I like my job, so no screenshots. Sorry.
Notes:
- sbatch is a command for submitting jobs on high performance compute nodes
- the
huge-n128-512gnode uses 128 cores and has 512GiB of memory - This is occurring in a medical research nonprofit
User: Hello everyone, this is the first time I’m using GCP. I’m trying to run a job, but it keeps failing. These are the sbatch headers I’m using:
#SBATCH --partition=huge-n128-512g
#SBATCH --nodes=8
#SBATCH [email protected]
#SBATCH --mail-type=FAIL
#SBATCH --mem-per-cpu=32G
IT: Please make sure you need to use that node, each one costs $4500/month to use. Can you describe the job you’re trying to do?
User: I’m doing high-depth genetic sequencing using 3gb bam files.
(additional note: there’s usually only 1 bam file per chromosome, so 69gb total. Nice.)
IT: Those bam files are pretty small. I’d recommend starting with the
med-n16-64gnode and moving up if needed. We’re only billed for run time. If the jobs take the same amount of time, it would be 13% of the cost.

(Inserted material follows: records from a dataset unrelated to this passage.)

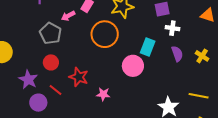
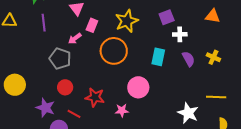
pink circle: (133, 66) -> (138, 87), moved

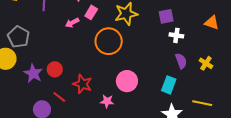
cyan rectangle: (158, 57) -> (169, 85), moved
gray pentagon: (60, 59) -> (19, 37), moved
purple star: (45, 108) -> (33, 73), moved

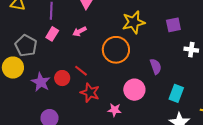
pink rectangle: (91, 12) -> (52, 34), moved
white cross: (176, 35) -> (191, 50), moved
purple semicircle: (181, 61) -> (156, 66), moved
red line: (59, 97) -> (81, 71), moved

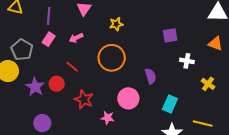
yellow star: (134, 22) -> (116, 24), moved, size x0.6
red line: (81, 71) -> (72, 67), moved

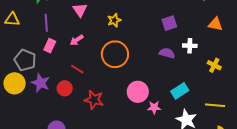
purple semicircle: (151, 76) -> (167, 53), moved, turned -49
purple star: (35, 87) -> (41, 83), moved
cyan rectangle: (170, 104) -> (180, 91), turned 42
pink star: (108, 118) -> (154, 107), moved

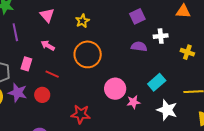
pink arrow: (77, 40) -> (48, 45), turned 72
pink rectangle: (50, 46) -> (26, 64), moved
red star: (94, 100) -> (81, 114), moved

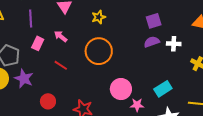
purple semicircle: (139, 47) -> (152, 42), moved, turned -35
pink rectangle: (26, 64) -> (38, 43), moved
red circle: (42, 95) -> (48, 101), moved

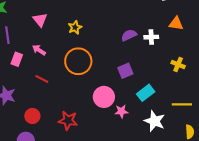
purple square: (154, 21) -> (125, 71), moved
purple semicircle: (152, 42) -> (129, 35), moved
white cross: (174, 44) -> (151, 37), moved

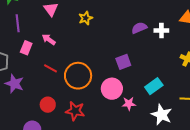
orange circle: (78, 61) -> (78, 76), moved
purple square: (125, 71) -> (123, 62), moved
red circle: (32, 116) -> (48, 105), moved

The astute among you will notice that an 8 node swarm of 32GiB of memory per core is 32TiB total. The job was failing because the --mem-per-cpu flag was going above the available memory on each node. Even without that flag, the swarm would have used 4TiB memory. Holy overallocation, Batman!


Also memory per core is an interesting way to allocate that. Total? Absolutely. Per node? Yeah. But per CPU?